Залитая в желудок жижа, раздробленные кости свиной головы, в которой нет мяса. Застывшая жижа – страшная, мутная. Она не качается, как фруктовое желе, если тронуть пальцем. Жижа мертвая, в ней с самого начала не было ничего живого и свежего. Серого цвета, помойного, отдающего безнадежностью. Как жизнь, которую вели наши родители и которую обсуждали на кухнях. Как сам пионерский лагерь, куда ссылали детей, чтобы родители могли работать, выяснять отношения, выживать, «отдыхать» от детей, пока дети вроде как «отдыхают» в лагере. Лагеря позволяли родителям вообще забыть о том, что они родители. В обычной жизни они все-таки об этом вынуждены были помнить. А тут – на две недели, на месяц становились свободными и бездетными. Связь отсутствовала. Только через директора лагеря в экстренных случаях, о которых, конечно, предпочитали не сообщать. Мне как-то удалось сбежать в город, добраться до почты и отправить телеграмму. Но ее получила за маму соседка и забыла передать. Так что я быстро поняла, что баба Таня права – надо отбыть срок. Никто по УДО не выпустит.

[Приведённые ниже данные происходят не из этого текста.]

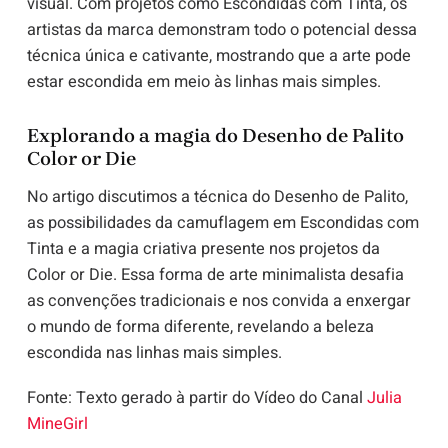
visual. Com projetos como Escondidas com Tinta, os
artistas da marca demonstram todo o potencial dessa
técnica única e cativante, mostrando que a arte pode
estar escondida em meio às linhas mais simples.
Explorando a magia do Desenho de Palito
Color or Die
No artigo discutimos a técnica do Desenho de Palito,
as possibilidades da camuflagem em Escondidas com
Tinta e a magia criativa presente nos projetos da
Color or Die. Essa forma de arte minimalista desafia
as convenções tradicionais e nos convida a enxergar
o mundo de forma diferente, revelando a beleza
escondida nas linhas mais simples.
Fonte: Texto gerado à partir do Vídeo do Canal
Julia
MineGirl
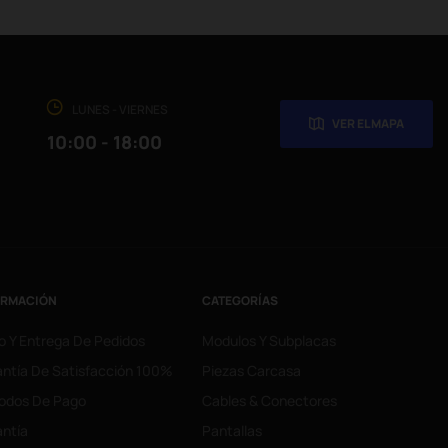
LUNES - VIERNES
VER EL MAPA
10:00 - 18:00
ORMACIÓN
CATEGORÍAS
o Y Entrega De Pedidos
Modulos Y Subplacas
ntía De Satisfacción 100%
Piezas Carcasa
odos De Pago
Cables & Conectores
ntía
Pantallas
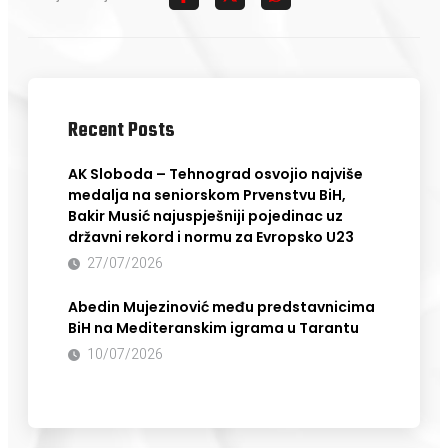
Recent Posts
AK Sloboda – Tehnograd osvojio najviše
medalja na seniorskom Prvenstvu BiH,
Bakir Musić najuspješniji pojedinac uz
državni rekord i normu za Evropsko U23
27/07/2026
Abedin Mujezinović među predstavnicima
BiH na Mediteranskim igrama u Tarantu
10/07/2026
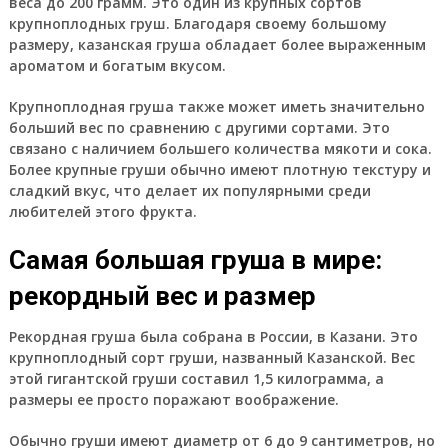
веса до 200 грамм. Это один из крупных сортов
крупноплодных груш. Благодаря своему большому
размеру, казанская груша обладает более выраженным
ароматом и богатым вкусом.
Крупноплодная груша также может иметь значительно
больший вес по сравнению с другими сортами. Это
связано с наличием большего количества мякоти и сока.
Более крупные груши обычно имеют плотную текстуру и
сладкий вкус, что делает их популярными среди
любителей этого фрукта.
Самая большая груша в мире:
рекордный вес и размер
Рекордная груша была собрана в России, в Казани. Это
крупноплодный сорт груши, названный Казанской. Вес
этой гигантской груши составил 1,5 килограмма, а
размеры ее просто поражают воображение.
Обычно груши имеют диаметр от 6 до 9 сантиметров, но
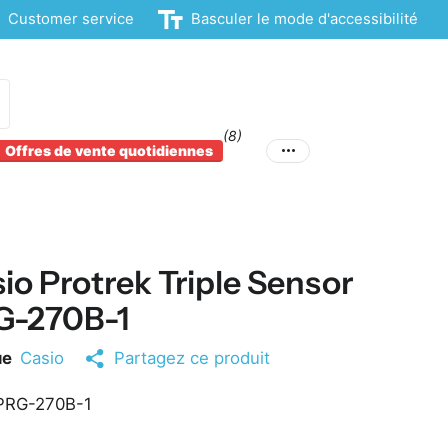
Customer service
Basculer le mode d'accessibilité
(8)
Offres de vente quotidiennes
io Protrek Triple Sensor
G-270B-1
ue
Casio
Partagez ce produit
RG-270B-1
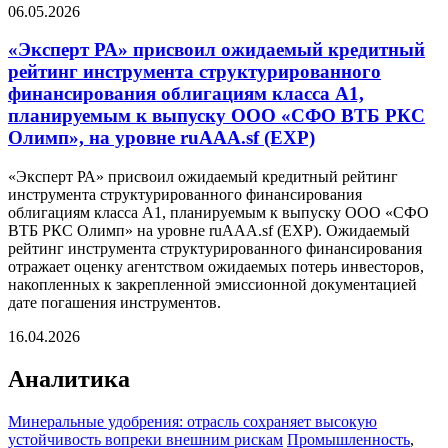
06.05.2026
«Эксперт РА» присвоил ожидаемый кредитный
рейтинг инструмента структурированного
финансирования облигациям класса А1,
планируемым к выпуску ООО «СФО ВТБ РКС
Олимп», на уровне ruAAA.sf (EXP)
«Эксперт РА» присвоил ожидаемый кредитный рейтинг
инструмента структурированного финансирования
облигациям класса А1, планируемым к выпуску ООО «СФО
ВТБ РКС Олимп» на уровне ruAAA.sf (EXP). Ожидаемый
рейтинг инструмента структурированного финансирования
отражает оценку агентством ожидаемых потерь инвесторов,
накопленных к закрепленной эмиссионной документацией
дате погашения инструментов.
16.04.2026
Аналитика
Минеральные удобрения: отрасль сохраняет высокую
устойчивость вопреки внешним рискам
Промышленность
,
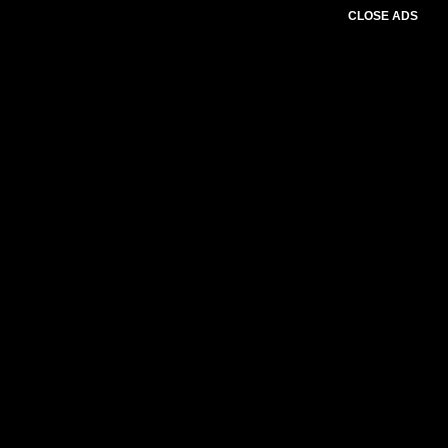
CLOSE ADS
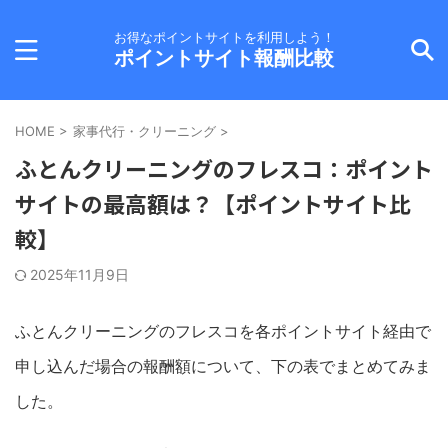
お得なポイントサイトを利用しよう！
ポイントサイト報酬比較
HOME
>
家事代行・クリーニング
>
ふとんクリーニングのフレスコ：ポイント
サイトの最高額は？【ポイントサイト比
較】
2025年11月9日
ふとんクリーニングのフレスコを各ポイントサイト経由で
申し込んだ場合の報酬額について、下の表でまとめてみま
した。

После того, первого лагеря я спросила у мамы, что такое УДО, о котором часто вспоминала повариха. Отчего-то я думала, что УДО – это удочка, только сокращенно. Мама расшифровала аббревиатуру, даже не задавшись вопросом, откуда я ее знаю.

Помню, как купила на юге для мамы какой-то безумно дорогой набор косметики – что-то с лавандой. Мыло, крем. Мама его кому-то немедленно передарила. А я плакала еще месяц. Ведь из-за этого набора у меня не осталось денег. Вообще. Это был хороший урок. Я научилась оставлять деньги на «черный день». Когда увидела бабу Таню, которая продавала мясо у дальних ворот лагеря, куда пионерам ходить запрещалось, промолчала, никому не сказала.

– Это мои гробовые, – объяснила баба Таня. Она меня, конечно, увидела. Да я и не пряталась. – Если денег не будет, дети меня в морге оставят, не заберут. Я перед ними виновата. Пусть оставят, а гробовые мои между собой поделят. Хоть так смогу свою вину перед ними искупить. Вот соберусь помирать, положу сберкнижку на стол, чтобы они сразу увидели. Только после этого умру спокойно.